"""

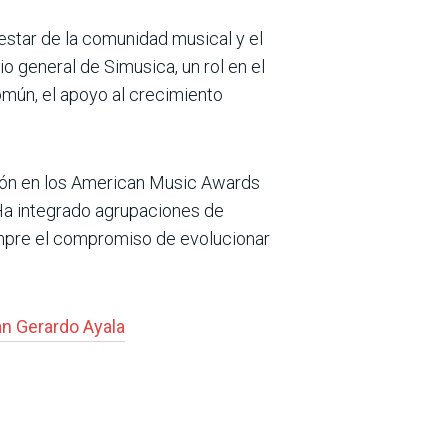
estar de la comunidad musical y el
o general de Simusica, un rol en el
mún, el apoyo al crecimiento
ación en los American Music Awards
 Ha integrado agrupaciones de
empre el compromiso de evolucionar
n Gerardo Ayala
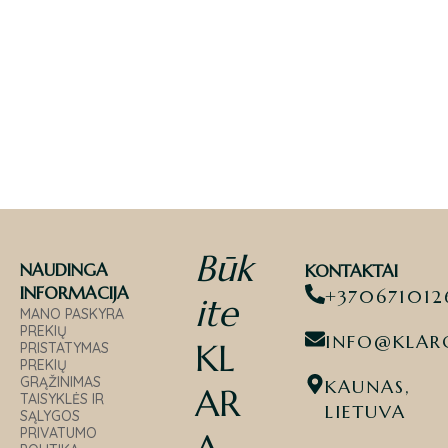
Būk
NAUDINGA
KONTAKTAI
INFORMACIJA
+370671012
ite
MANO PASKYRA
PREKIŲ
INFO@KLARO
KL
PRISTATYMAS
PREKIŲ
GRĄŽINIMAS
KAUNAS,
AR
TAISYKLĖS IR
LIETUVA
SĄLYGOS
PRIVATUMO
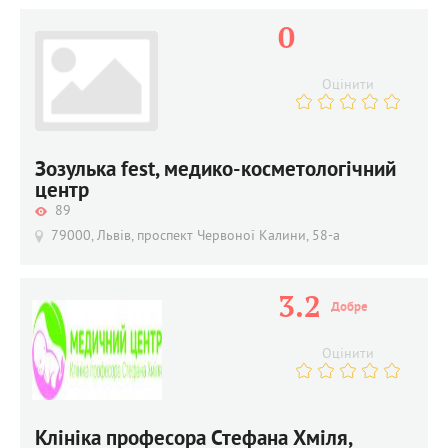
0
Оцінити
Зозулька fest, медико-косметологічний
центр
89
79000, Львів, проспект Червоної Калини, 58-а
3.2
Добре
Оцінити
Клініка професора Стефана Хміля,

"""

§ **TASK GOAL**:
Return all the records above exactly, pictures omitted.

§ **EXERCISE SOLUTION**:
estar de la comunidad musical y el
o general de Simusica, un rol en el
mún, el apoyo al crecimiento
ación en los American Music Awards
 Ha integrado agrupaciones de
empre el compromiso de evolucionar
n Gerardo Ayala
Būk
NAUDINGA
KONTAKTAI
INFORMACIJA
+370671012
ite
MANO PASKYRA
PREKIŲ
INFO@KLARO
KL
PRISTATYMAS
PREKIŲ
GRĄŽINIMAS
KAUNAS,
AR
TAISYKLĖS IR
LIETUVA
SĄLYGOS
PRIVATUMO
0
Оцінити
Зозулька fest, медико-косметологічний
центр
89
79000, Львів, проспект Червоної Калини, 58-а
3.2
Добре
Оцінити
Клініка професора Стефана Хміля,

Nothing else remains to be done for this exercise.